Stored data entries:
════════════════
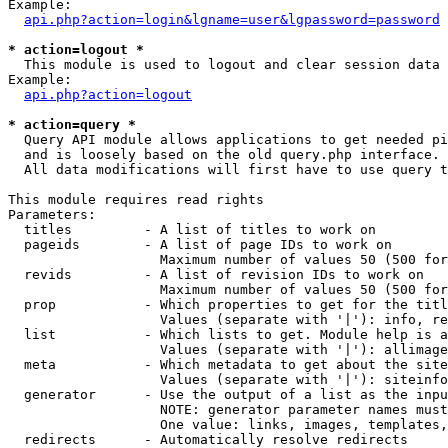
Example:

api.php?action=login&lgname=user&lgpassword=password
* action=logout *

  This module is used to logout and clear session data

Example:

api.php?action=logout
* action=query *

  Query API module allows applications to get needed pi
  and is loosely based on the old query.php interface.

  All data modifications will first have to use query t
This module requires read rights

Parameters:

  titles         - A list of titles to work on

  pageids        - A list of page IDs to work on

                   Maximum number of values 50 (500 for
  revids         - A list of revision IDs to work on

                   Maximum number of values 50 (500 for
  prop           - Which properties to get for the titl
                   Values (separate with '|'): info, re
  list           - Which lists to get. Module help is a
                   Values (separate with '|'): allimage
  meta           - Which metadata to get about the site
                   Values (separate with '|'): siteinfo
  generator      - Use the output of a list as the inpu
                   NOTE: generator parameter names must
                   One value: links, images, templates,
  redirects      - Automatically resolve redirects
════════════════
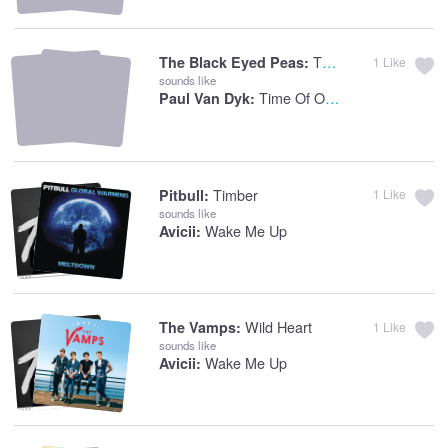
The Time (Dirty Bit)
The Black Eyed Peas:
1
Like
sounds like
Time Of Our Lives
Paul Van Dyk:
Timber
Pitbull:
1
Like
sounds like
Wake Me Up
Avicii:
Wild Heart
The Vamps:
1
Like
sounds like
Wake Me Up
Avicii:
════════════════
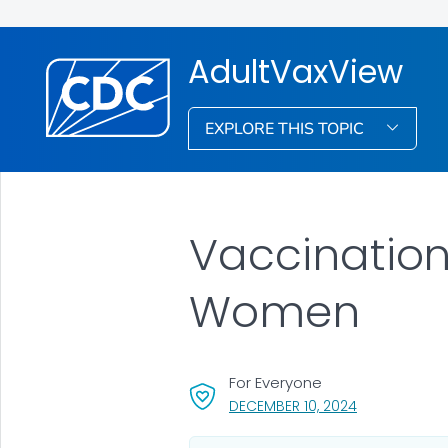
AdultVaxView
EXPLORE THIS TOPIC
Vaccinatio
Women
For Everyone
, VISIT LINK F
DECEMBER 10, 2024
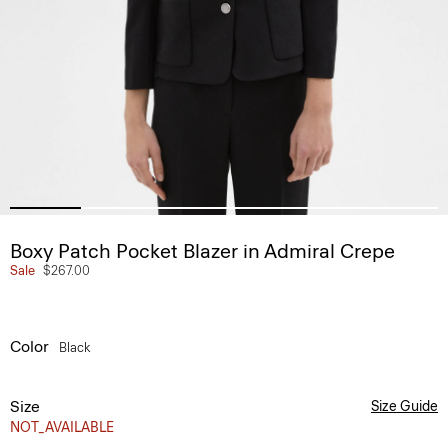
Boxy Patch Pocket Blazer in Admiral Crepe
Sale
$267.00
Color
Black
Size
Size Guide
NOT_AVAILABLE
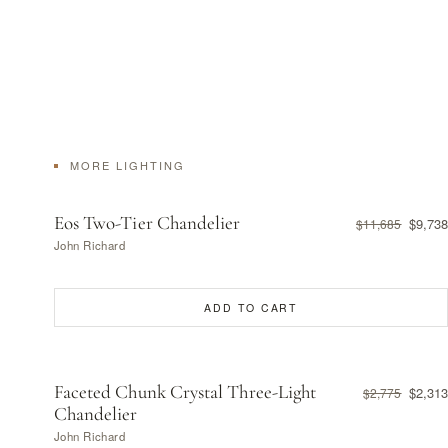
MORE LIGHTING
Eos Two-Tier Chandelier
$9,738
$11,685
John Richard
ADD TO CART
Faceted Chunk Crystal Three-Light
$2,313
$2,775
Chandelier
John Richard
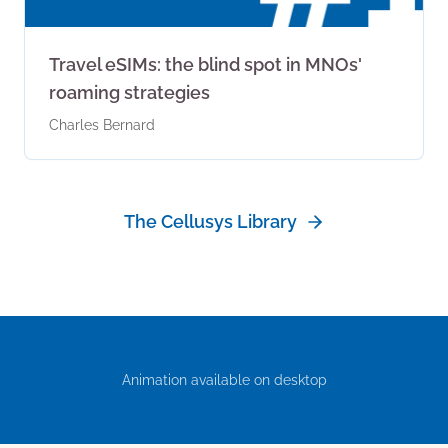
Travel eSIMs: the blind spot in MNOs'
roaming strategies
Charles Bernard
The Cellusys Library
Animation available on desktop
════════════════
**Assignment:** Output should consist of the lines above from the one with "AdultVaxView" down to the one with "Animation available on desktop", exact and without pictures.

**Written solution:**
AdultVaxView
EXPLORE THIS TOPIC
Vaccinatio
Women
For Everyone
, VISIT LINK F
DECEMBER 10, 2024
Boxy Patch Pocket Blazer in Admiral Crepe
Sale
$267.00
Color
Black
Size
Size Guide
NOT_AVAILABLE
MORE LIGHTING
Eos Two-Tier Chandelier
$9,738
$11,685
John Richard
ADD TO CART
Faceted Chunk Crystal Three-Light
$2,313
$2,775
Chandelier
John Richard
Travel eSIMs: the blind spot in MNOs'
roaming strategies
Charles Bernard
The Cellusys Library
Animation available on desktop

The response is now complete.